= Work order =
Go through the records and report each line in which the word "vous" occurs.

= Record set =
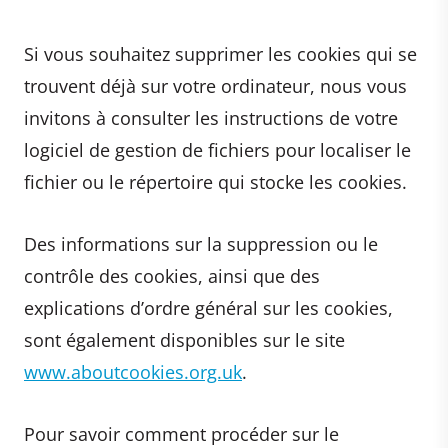
Si vous souhaitez supprimer les cookies qui se
trouvent déjà sur votre ordinateur, nous vous
invitons à consulter les instructions de votre
logiciel de gestion de fichiers pour localiser le
fichier ou le répertoire qui stocke les cookies.
Des informations sur la suppression ou le
contrôle des cookies, ainsi que des
explications d’ordre général sur les cookies,
sont également disponibles sur le site
www.aboutcookies.org.uk
.
Pour savoir comment procéder sur le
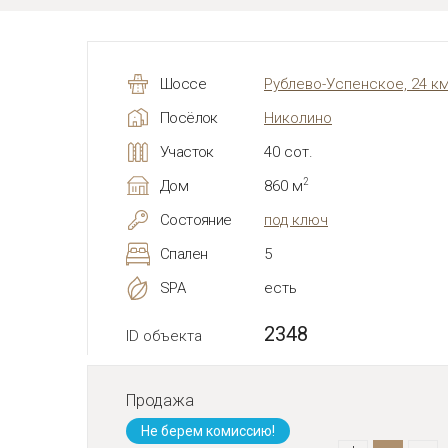
Шоссе
Рублево-Успенское, 24 к
Посёлок
Николино
Участок
40 сот.
2
Дом
860 м
Состояние
под ключ
Спален
5
SPA
есть
2348
ID объекта
Продажа
Не берем комиссию!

= Exercise response =
Si vous souhaitez supprimer les cookies qui se
trouvent déjà sur votre ordinateur, nous vous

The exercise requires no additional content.